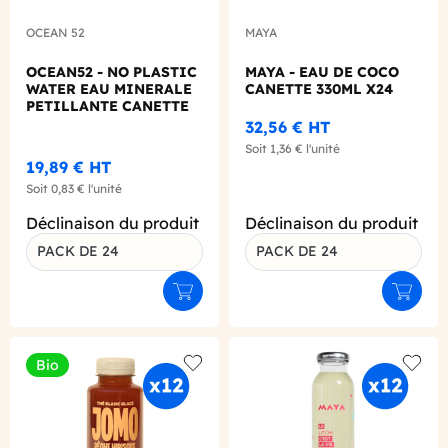
OCEAN 52
MAYA
OCEAN52 - NO PLASTIC
MAYA - EAU DE COCO
WATER EAU MINERALE
CANETTE 330ML X24
PETILLANTE CANETTE
ALU 330ML X24
32,56 €
HT
Soit
1,36 €
l'unité
19,89 €
HT
Soit
0,83 €
l'unité
Déclinaison du produit
Déclinaison du produit
PACK DE 24
PACK DE 24
Ajouter au panier
Ajouter
Bio
Add to wishlist
Add to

+++

*PROBLEM STATEMENT*. Every entry above needs to be duplicated exactly, without its images.

*SOLUTION FOR THIS EXERCISE*.
OCEAN 52
MAYA
OCEAN52 - NO PLASTIC
MAYA - EAU DE COCO
WATER EAU MINERALE
CANETTE 330ML X24
PETILLANTE CANETTE
ALU 330ML X24
32,56 €
HT
Soit
1,36 €
l'unité
19,89 €
HT
Soit
0,83 €
l'unité
Déclinaison du produit
Déclinaison du produit
PACK DE 24
PACK DE 24
Ajouter au panier
Ajouter
Bio
Add to wishlist
Add to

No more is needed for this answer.